Lines from the one containing "Versicherungs- und" through the last one in the data below: write them out word for word, and only them.
Top of Supplied data
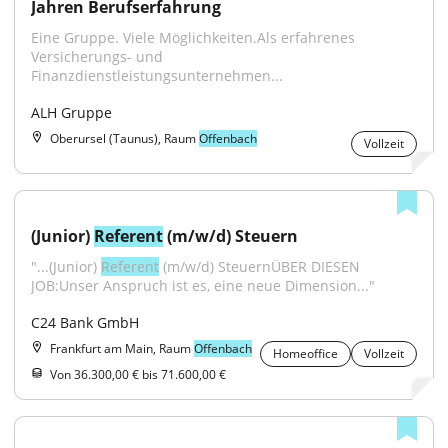
Jahren Berufserfahrung
Eine Gruppe. Viele Möglichkeiten.Als erfahrenes 
Versicherungs- und 
Finanzdienstleistungsunternehmen...
ALH Gruppe
Oberursel (Taunus), Raum
Offenbach
Vollzeit
(Junior) 
Referent
 (m/w/d) Steuern
"...(Junior) 
Referent
 (m/w/d) SteuernÜBER DIESEN 
JOB:Unser Anspruch ist es, eine neue Dimension..."
C24 Bank GmbH
Frankfurt am Main, Raum
Offenbach
Homeoffice
Vollzeit
Von 36.300,00 € bis 71.600,00 €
Bottom of Supplied data
> _Answer_
Versicherungs- und 
Finanzdienstleistungsunternehmen...
ALH Gruppe
Oberursel (Taunus), Raum
Offenbach
Vollzeit
(Junior) 
Referent
 (m/w/d) Steuern
"...(Junior) 
Referent
 (m/w/d) SteuernÜBER DIESEN 
JOB:Unser Anspruch ist es, eine neue Dimension..."
C24 Bank GmbH
Frankfurt am Main, Raum
Offenbach
Homeoffice
Vollzeit
Von 36.300,00 € bis 71.600,00 €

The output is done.